Con la derrota de la 18, la MS-13 prosperó en el municipio sin necesidad de hacer mucho ruido: se fue colando, como el salitre, en todas partes, en todos los negocios. Todo mundo sabe quién manda ahí: lo sabe el alcalde, lo saben los restauranteros, los operadores de mototaxis, los dueños de autobuses… y, desde luego, lo saben los marineros.
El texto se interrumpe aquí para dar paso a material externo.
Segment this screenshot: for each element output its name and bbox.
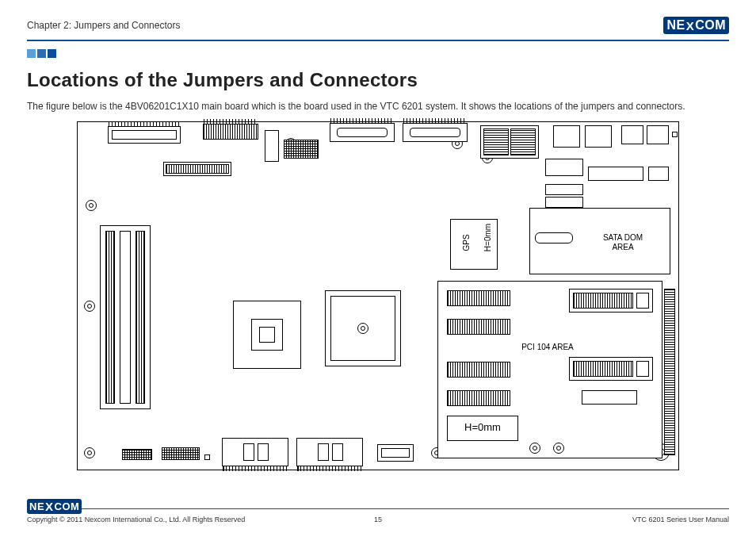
board-diagram: GPS H=0mm SATA DOM AREA PCI 104 AREA H=0… — [77, 121, 679, 470]
expansion-connector — [569, 357, 653, 381]
section-marker — [27, 49, 729, 58]
dimm-area — [100, 225, 151, 409]
copyright-text: Copyright © 2011 Nexcom International Co… — [27, 516, 245, 523]
page-heading: Locations of the Jumpers and Connectors — [27, 69, 729, 91]
edge-connector — [664, 289, 675, 455]
footer-logo-left: NE — [29, 500, 44, 512]
gps-h0-label: H=0mm — [483, 220, 492, 256]
logo-text-x: X — [686, 19, 695, 33]
manual-title: VTC 6201 Series User Manual — [632, 516, 729, 523]
page-number: 15 — [374, 516, 382, 523]
bottom-port — [296, 438, 363, 466]
component-block — [588, 167, 643, 181]
brand-logo: NE X COM — [663, 17, 729, 34]
logo-text-left: NE — [666, 18, 685, 33]
h0-label: H=0mm — [455, 422, 510, 433]
component-block — [545, 159, 583, 176]
dsub-connector — [330, 123, 395, 142]
port-block — [553, 125, 580, 148]
pci104-connector — [447, 290, 510, 306]
sata-dom-label-1: SATA DOM — [591, 233, 655, 242]
top-connector — [108, 126, 181, 144]
mount-hole — [84, 301, 95, 312]
chip — [325, 290, 401, 366]
bottom-port — [222, 438, 288, 466]
connector-strip — [582, 390, 637, 405]
footer-logo-right: COM — [55, 500, 80, 512]
component-block — [648, 167, 669, 181]
component-block — [545, 197, 583, 208]
mount-hole — [84, 447, 95, 458]
port-block — [621, 125, 643, 144]
dsub-connector — [403, 123, 468, 142]
component-block — [163, 162, 231, 176]
marker-square-1 — [27, 49, 36, 58]
component-block — [545, 184, 583, 195]
chip — [233, 301, 301, 369]
pad — [204, 454, 210, 460]
header-small — [265, 130, 279, 162]
mount-hole — [86, 200, 97, 211]
pci104-connector — [447, 390, 510, 406]
marker-square-3 — [48, 49, 56, 58]
mount-hole — [529, 443, 540, 454]
gps-label: GPS — [462, 236, 471, 251]
marker-square-2 — [37, 49, 46, 58]
bottom-connector — [377, 444, 414, 462]
footer-logo-x: X — [45, 500, 54, 513]
pci104-connector — [447, 319, 510, 335]
pad — [672, 132, 678, 137]
header-rule — [27, 40, 729, 41]
mount-hole — [553, 443, 564, 454]
rj-block — [480, 125, 539, 159]
sata-dom-label-2: AREA — [591, 243, 655, 251]
logo-text-right: COM — [695, 18, 726, 33]
footer-logo: NE X COM — [27, 499, 82, 514]
expansion-connector — [569, 289, 653, 313]
chapter-title: Chapter 2: Jumpers and Connectors — [27, 20, 180, 31]
port-block — [585, 125, 612, 148]
top-connector — [203, 124, 258, 140]
pci-104-label: PCI 104 AREA — [512, 343, 583, 351]
pin-header — [284, 140, 319, 159]
pin-header — [162, 447, 200, 460]
port-block — [647, 125, 669, 144]
intro-paragraph: The figure below is the 4BV06201C1X10 ma… — [27, 99, 729, 113]
pin-header — [122, 449, 152, 460]
pci104-connector — [447, 362, 510, 378]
Fue en 2011 cuando le tocaron a Omar la puerta por primera vez: llegó hasta su casa un muchacho desarmado que simplemente le informó que la pandilla quería su parte. El chico pronunció el nombre del palabrero de la zona y a Omar –que desde luego no se llama Omar- eso le bastó como amenaza suficiente para pagar. La pandilla conocía su salario, su rango y el nombre del barco en el que había servido en las costas de Europa.
La segunda vez fue peor, porque llegaron tres muchachos distintos a pedirle tributo para tres palabreros diferentes. Tampoco regateó.
Los pandilleros han establecido una especie de tabla de cobros, que va desde los 30 hasta los 200 dólares, según el salario del marino. Cada vez que se regresa de un viaje, lleno de grasa del cuarto de máquinas, o de tedio, después de varios meses de ir de puerto en puerto en África; luego de ver la aleta caudal de una ballena que saluda, o de servir cócteles con sombrillitas a parejas pudientes de polacos, o españoles, mientras navegan la ribera italiana… los marineros salvadoreños saben que a su regreso espera la MS-13 con la mano extendida.